Kenneth McAlpine

Personal information
- Born: 11 April 1945 (age 81)

Chess career
- Country: United Kingdom
- Title: International Correspondence Chess Master (1990)

= Kenneth McAlpine (chess player) =

Scottish chess player

Kenneth McAlpine (born 11 April 1945) is a Scottish chess player, International Correspondence Chess Master (1990), Scottish Chess Championship medalist (1962, 1963).

==Biography==
In 1960 in Leicester Kenneth McAlpine shared 2nd place in the British Youth Chess Championship (U15). In 1961 he won Scottish Boys' Chess Championship. Kenneth McAlpine twice played in British Junior Chess Championships (1962, 1963) and shared 2nd place in 1963. Kenneth McAlpine competed in several Scottish Chess Championships. He twice in row finished in 2nd place (1962, 1963). Also Kenneth McAlpine won British Universities' Individual Chess Championship in 1966.

In later years, Kenneth McAlpine active participated in correspondence chess tournaments. He won Scottish Correspondence Chess Championships in 1975–76, 1976–77 and 1977–78. In 1979, he was awarded the Scottish Master title for Correspondence Chess and received the ICCF International Master title in 1990.

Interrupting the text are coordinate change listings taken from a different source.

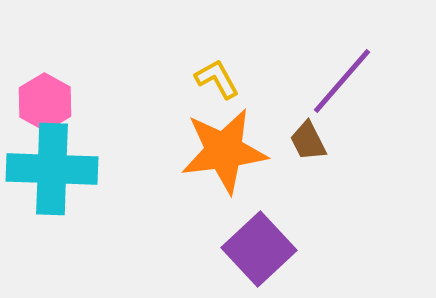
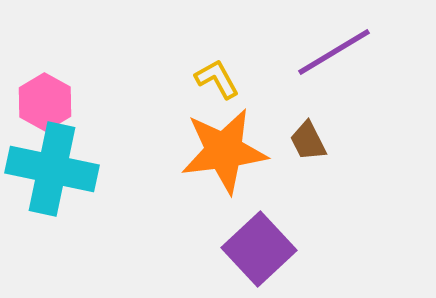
purple line: moved 8 px left, 29 px up; rotated 18 degrees clockwise
cyan cross: rotated 10 degrees clockwise
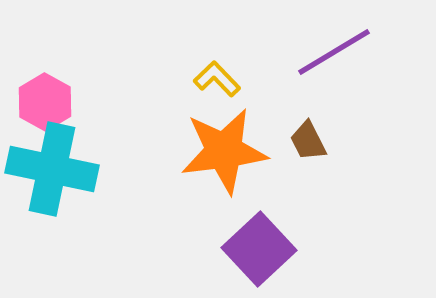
yellow L-shape: rotated 15 degrees counterclockwise
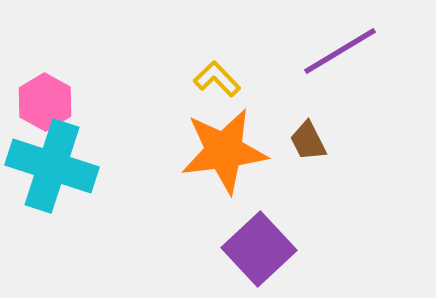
purple line: moved 6 px right, 1 px up
cyan cross: moved 3 px up; rotated 6 degrees clockwise
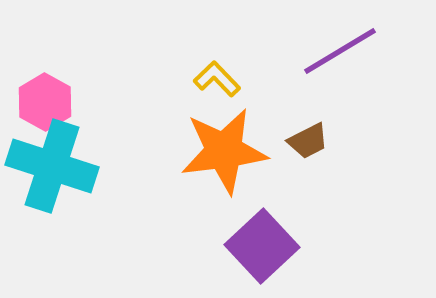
brown trapezoid: rotated 90 degrees counterclockwise
purple square: moved 3 px right, 3 px up
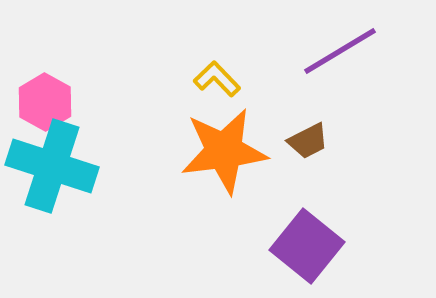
purple square: moved 45 px right; rotated 8 degrees counterclockwise
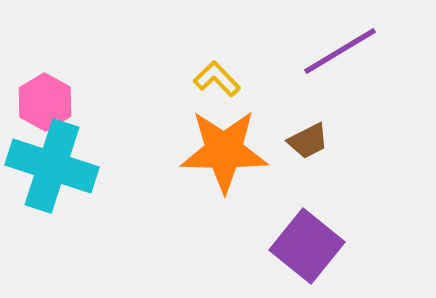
orange star: rotated 8 degrees clockwise
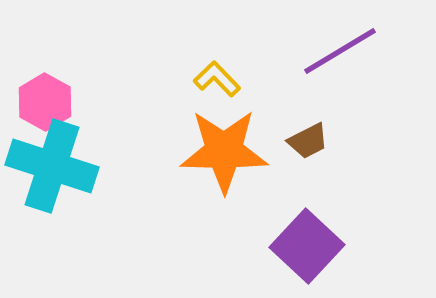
purple square: rotated 4 degrees clockwise
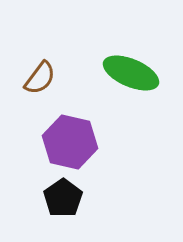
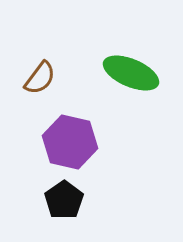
black pentagon: moved 1 px right, 2 px down
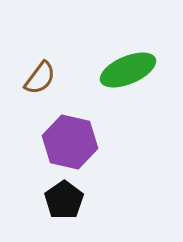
green ellipse: moved 3 px left, 3 px up; rotated 46 degrees counterclockwise
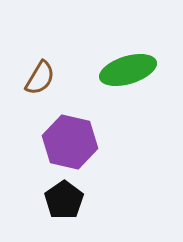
green ellipse: rotated 6 degrees clockwise
brown semicircle: rotated 6 degrees counterclockwise
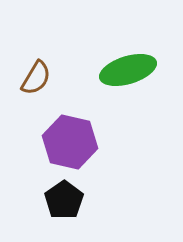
brown semicircle: moved 4 px left
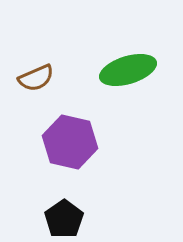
brown semicircle: rotated 36 degrees clockwise
black pentagon: moved 19 px down
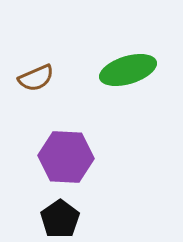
purple hexagon: moved 4 px left, 15 px down; rotated 10 degrees counterclockwise
black pentagon: moved 4 px left
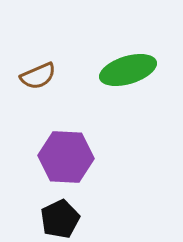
brown semicircle: moved 2 px right, 2 px up
black pentagon: rotated 9 degrees clockwise
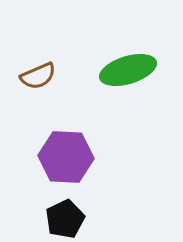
black pentagon: moved 5 px right
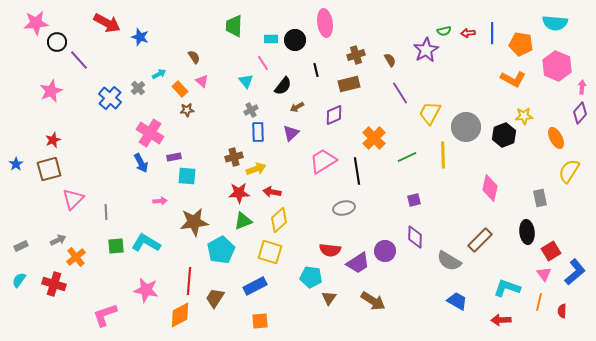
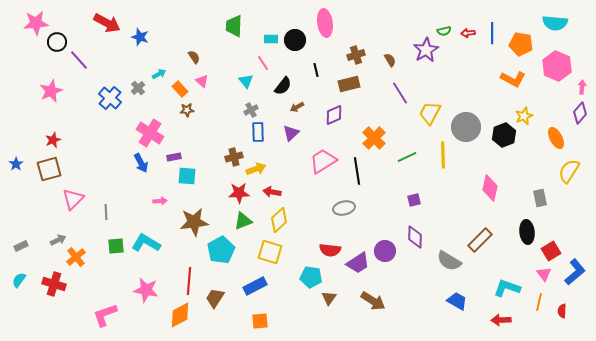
yellow star at (524, 116): rotated 18 degrees counterclockwise
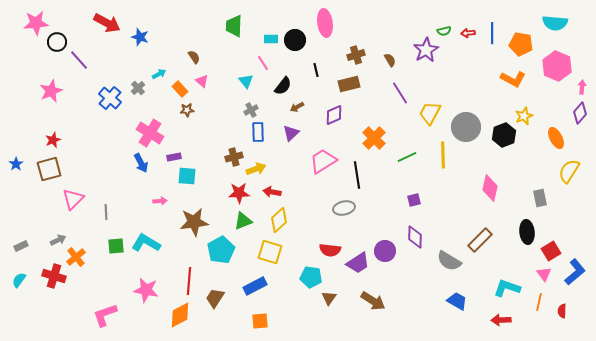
black line at (357, 171): moved 4 px down
red cross at (54, 284): moved 8 px up
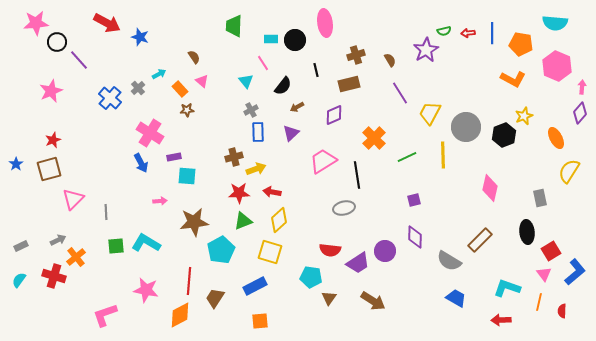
blue trapezoid at (457, 301): moved 1 px left, 3 px up
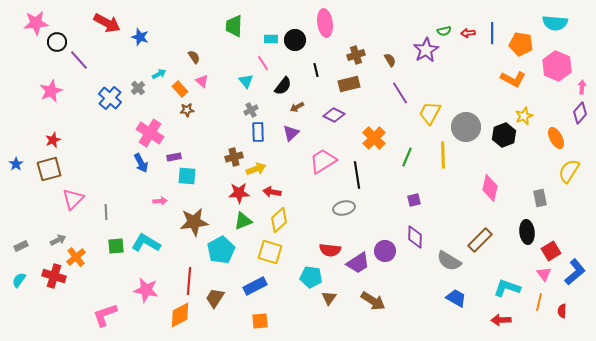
purple diamond at (334, 115): rotated 50 degrees clockwise
green line at (407, 157): rotated 42 degrees counterclockwise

Kenneth McAlpine played for Scotland in the Chess Olympiads:
- In 1966, at third board in the 17th Chess Olympiad in Havana (+2, =4, -7),
- In 1968, at third board in the 18th Chess Olympiad in Lugano (+0, =2, -7).

Kenneth McAlpine played for Scotland in the World Student Team Chess Championships:
- In 1966, at second board in the 13th World Student Team Chess Championship in Örebro (+3, =2, -4).